Introduction

Reverse hash lookup tables are data structures used to quicken the process of finding plaintext values corresponding to given hash values. Hash functions are designed to convert input data into fixed-length hash codes, making it challenging (impossible) to reverse-engineer the original input from the hash alone.

Reverse hash lookup tables work by precomputing and storing pairs of plaintext and corresponding hash values. This allows for efficient and rapid identification of plaintext inputs when given a hash value, making them a valuable tool for attackers attempting to crack hashed passwords and a subject of interest for defenders seeking to enhance security measures by mitigating this type of vulnerability.

The tool

The goal was to create a CLI tool for producing a reverse hash lookup table. It is intended to be simple and effective to use and allow anyone to generate a reverse lookup table of arbitrary size.

I’ve written this tool in Go, but requires the user to set up a local or remote PostgreSQL server themselves. The fastest way to do this is to run the postgres docker image. All code is available on GitHub.

The tool supports two ways to create and query your tables - simple or rainbow tables.

Simple lookup tables

It is trivial to create the most basic version of a reverse lookup table, but that doesn’t lessen their effectiveness. These tables simply store all provided passwords and their hashes. Running the following command will generate the table:

hashlookup.exe create-lookup -alg [algorithm] -file [filepath]

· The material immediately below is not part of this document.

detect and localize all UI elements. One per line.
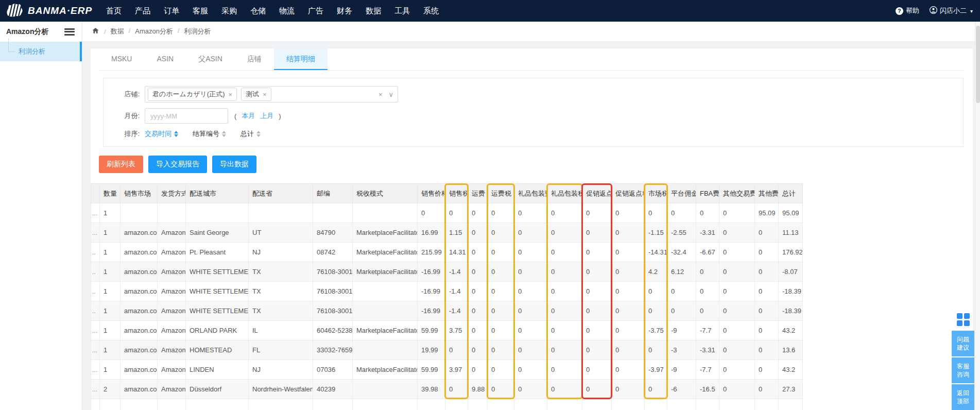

To populate this table we loop through all passwords in the file, calculate the hash and add it to the database:

Alt text

After the table is generated you can query the data:

hashlookup.exe check-lookup -alg [algorithm] -hash [hash]

Rainbow tables

Generating rainbow tables is a more resource-intensive process. It involves hashing candidate passwords and then applying hash chain reduction functions to minimize storage requirements.

A single node in this chain can be represented by two functions called back to back. The input to the node is a potential password x, which gets passed to a hashing function and the output of the hashing h is then sent as a parameter to the reduction function, along with the index i of the node in the chain. The output of the reduction function is another potential password y, which can then serve as an input to the next node. Here’s a visual example of a node:

Alt text

The main benefit of chaining these nodes is that we can store only the input to the first node and the result of the last node. To check if a hash exists in the rainbow table we construct a chain starting with the given hash and check if any of the node outputs match a record in our database. If so, we can reconstruct the chain from the chain inputs stored in our database and find which password in the chain belongs to the given hash. A single chain can therefore cover a larger amount of hashes, while only requiring us to store two values in the database.

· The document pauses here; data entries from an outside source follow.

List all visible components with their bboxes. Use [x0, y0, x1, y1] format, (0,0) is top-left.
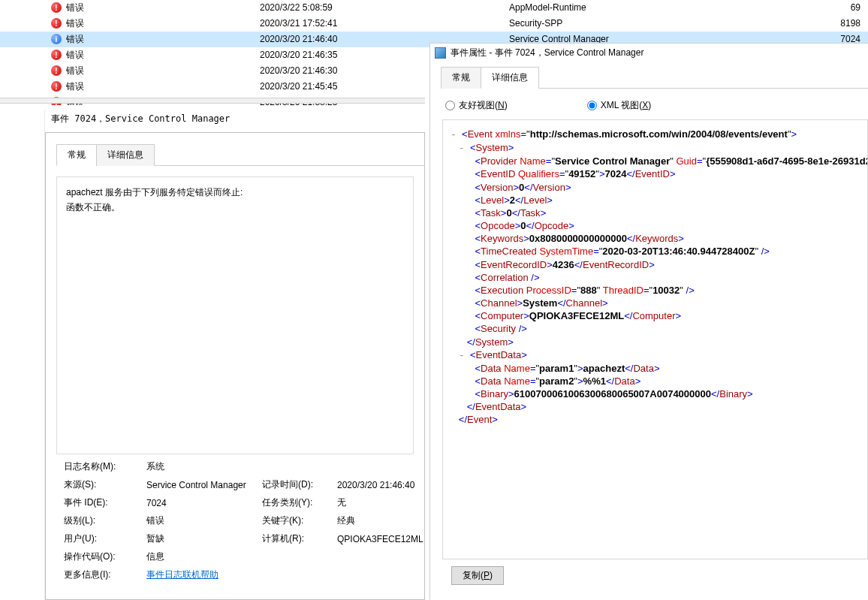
cell-level: 错误 [66, 34, 84, 44]
radio-xml-view[interactable]: XML 视图(X) [587, 99, 652, 112]
event-row[interactable]: !错误2020/3/21 17:52:41Security-SPP8198 [0, 16, 868, 32]
error-icon: ! [51, 81, 62, 92]
label-log-name: 日志名称(M): [64, 460, 146, 473]
cell-level: 错误 [66, 50, 84, 60]
error-icon: ! [51, 50, 62, 60]
message-textbox[interactable]: apachezt 服务由于下列服务特定错误而终止: 函数不正确。 [56, 176, 414, 454]
prop-tabstrip: 常规 详细信息 [441, 66, 868, 89]
details-tabstrip: 常规 详细信息 [56, 143, 424, 166]
cell-level: 错误 [66, 81, 84, 92]
label-more-info: 更多信息(I): [64, 568, 146, 581]
value-task-cat: 无 [337, 496, 423, 509]
xml-content[interactable]: - <Event xmlns="http://schemas.microsoft… [442, 119, 868, 559]
label-level: 级别(L): [64, 514, 146, 527]
value-logged: 2020/3/20 21:46:40 [337, 480, 423, 490]
error-icon: ! [51, 65, 62, 76]
view-mode-radios: 友好视图(N) XML 视图(X) [445, 99, 863, 112]
window-icon [435, 47, 446, 59]
value-keywords: 经典 [337, 514, 423, 527]
value-computer: QPIOKA3FECE12ML [337, 534, 423, 544]
horizontal-splitter[interactable] [0, 98, 425, 104]
cell-level: 错误 [66, 18, 84, 29]
value-event-id: 7024 [146, 498, 262, 508]
error-icon: ! [51, 2, 62, 13]
label-computer: 计算机(R): [262, 532, 337, 545]
titlebar[interactable]: 事件属性 - 事件 7024，Service Control Manager [430, 44, 868, 62]
details-heading: 事件 7024，Service Control Manager [51, 113, 230, 125]
cell-event-id: 8198 [826, 18, 868, 29]
message-line: apachezt 服务由于下列服务特定错误而终止: [66, 185, 404, 200]
cell-time: 2020/3/21 17:52:41 [260, 18, 509, 29]
label-task-cat: 任务类别(Y): [262, 496, 337, 509]
label-keywords: 关键字(K): [262, 514, 337, 527]
value-opcode: 信息 [146, 550, 262, 563]
cell-time: 2020/3/22 5:08:59 [260, 2, 509, 13]
cell-source: AppModel-Runtime [509, 2, 826, 13]
radio-xml-input[interactable] [587, 101, 597, 110]
cell-level: 错误 [66, 65, 84, 76]
details-frame: 常规 详细信息 apachezt 服务由于下列服务特定错误而终止: 函数不正确。… [45, 132, 425, 600]
info-icon: i [51, 34, 62, 44]
window-title: 事件属性 - 事件 7024，Service Control Manager [451, 47, 643, 59]
cell-event-id: 69 [826, 2, 868, 13]
prop-tab-general[interactable]: 常规 [441, 67, 481, 89]
event-properties-window: 事件属性 - 事件 7024，Service Control Manager 常… [429, 43, 868, 600]
value-source: Service Control Manager [146, 480, 262, 490]
tab-details[interactable]: 详细信息 [96, 144, 155, 166]
metadata-grid: 日志名称(M): 系统 来源(S): Service Control Manag… [64, 460, 406, 581]
cell-level: 错误 [66, 2, 84, 13]
event-details-panel: 事件 7024，Service Control Manager 常规 详细信息 … [45, 105, 425, 600]
label-opcode: 操作代码(O): [64, 550, 146, 563]
message-line: 函数不正确。 [66, 200, 404, 215]
copy-button[interactable]: 复制(P) [451, 566, 504, 585]
label-event-id: 事件 ID(E): [64, 496, 146, 509]
radio-friendly-input[interactable] [445, 101, 455, 110]
link-online-help[interactable]: 事件日志联机帮助 [146, 568, 262, 581]
tab-general[interactable]: 常规 [56, 144, 97, 166]
radio-friendly-view[interactable]: 友好视图(N) [445, 99, 508, 112]
value-user: 暂缺 [146, 532, 262, 545]
cell-source: Security-SPP [509, 18, 826, 29]
label-source: 来源(S): [64, 478, 146, 491]
value-level: 错误 [146, 514, 262, 527]
prop-tab-details[interactable]: 详细信息 [481, 67, 539, 89]
value-log-name: 系统 [146, 460, 262, 473]
error-icon: ! [51, 18, 62, 29]
label-user: 用户(U): [64, 532, 146, 545]
label-logged: 记录时间(D): [262, 478, 337, 491]
event-row[interactable]: !错误2020/3/22 5:08:59AppModel-Runtime69 [0, 0, 868, 16]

The main issue in generating rainbow tables are collisions. Meaning that our reduction function can generate the same result for different hashes. This results in repeated nodes in the chain. Collisions tend to happen when a reduction function generates too few characters to properly spread out different hashes. Knowing this I decided to minimize these collisions by forcing the reduction functions to start the chain with longer strings and produce shorter strings towards the end.

The length of the string was decided by the reduction function input parameter i and was clamped between common password length extremes. This resulted in fewer collisions, since they occured only towards the end of the chain. Here’s a visual example of a collision using this approach:

Alt text

Here’s a simple implementation of the reduction function that proved to be effective enough in producing fewer collisions: Alt text

Creating a rainbow table with this tool is as straightforward as creating the simple lookup table:

hashlookup.exe create-rainbow -alg [algorithm] -file [filepath]

After the table is generated you can query the data:

hashlookup.exe check-rainbow -alg [algorithm] -hash [hash]

Performance

The tool was tested on a publicly available dataset of 10 million passwords and the SHA-256 algorithm. The simple lookup table required no additional parameters, while the rainbow table requires us to decide on the chain length, which was set to 1000 in this test.

Time: Generating the simple lookup table took around 25 minutes, while the rainbow table took a little under 8 hours.

Space: When compared in regards to disk space, the simple lookup table ended up with 817MB and the rainbow table with 578MB. Both tables were created using the same number of passwords, so this difference comes from the fact that all passwords mapped into smaller string in the rainbow table compared to the length of the entire SHA-256 hash that is stored for the simple table.

It goes without saying that querying the rainbow table also takes longer, but no intensive tests or comparisons were made so far.

Conclusion

This was fun. Salt your passwords.